Dans nos Ateliers chantiers d’insertion (ACI), nos Ateliers Qualification-Insertion (AQI), notre Session d’orientation approfondie (SOA) et dans nos CHRS, les Conseillers en insertion professionnelle (CIP) appuient les bénéficiaires dans la construction d’un projet professionnel durable en adéquation avec leurs souhaits. Ils les accompagnent dans l’apprentissage de la rédaction d’un CV et des comportements à adopter.
Des offres d’emploi sont affichées dans nos établissements, tant dans nos centres d’hébergement que dans nos chantiers d’insertion.

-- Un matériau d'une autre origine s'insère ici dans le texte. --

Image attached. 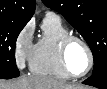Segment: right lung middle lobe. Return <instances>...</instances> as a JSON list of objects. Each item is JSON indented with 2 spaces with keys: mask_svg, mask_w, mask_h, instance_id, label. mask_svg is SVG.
Returning <instances> with one entry per match:
<instances>
[{
  "mask_svg": "<svg viewBox=\"0 0 107 89\" xmlns=\"http://www.w3.org/2000/svg\"><path fill=\"white\" fill-rule=\"evenodd\" d=\"M26 23L0 19V78L19 76L15 61L16 39Z\"/></svg>",
  "mask_w": 107,
  "mask_h": 89,
  "instance_id": "right-lung-middle-lobe-1",
  "label": "right lung middle lobe"
}]
</instances>
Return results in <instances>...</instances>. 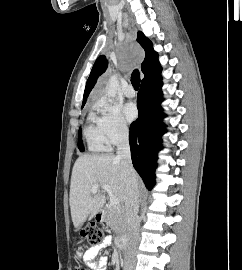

Bien souvent, des bénévoles interviennent pour guider nos bénéficiaires dans leurs recherches. Sur Amiens, nos équipes d’insertion participent à des journées dédiées au retour à l’emploi organisées par l’ensemble des acteurs territoriaux. Ainsi, l’Îlot participe régulièrement au forum de l’emploi organisé à la maison d’arrêt d’Amiens où une quarantaine de personnes détenues sont reçues en entretien par nos deux conseillers en insertion professionnelle.

Pour l’Îlot, l’emploi reste plus que jamais une des clés principales pour accéder à une réinsertion réussie et durable. Grâce au travail, la journée est rythmée, c’est un lieu de sociabilisation fort, et la personne retrouve une place dans la société en y contribuant économiquement. Autant d’éléments qui font de l’emploi un des piliers principaux de lutte contre la récidive.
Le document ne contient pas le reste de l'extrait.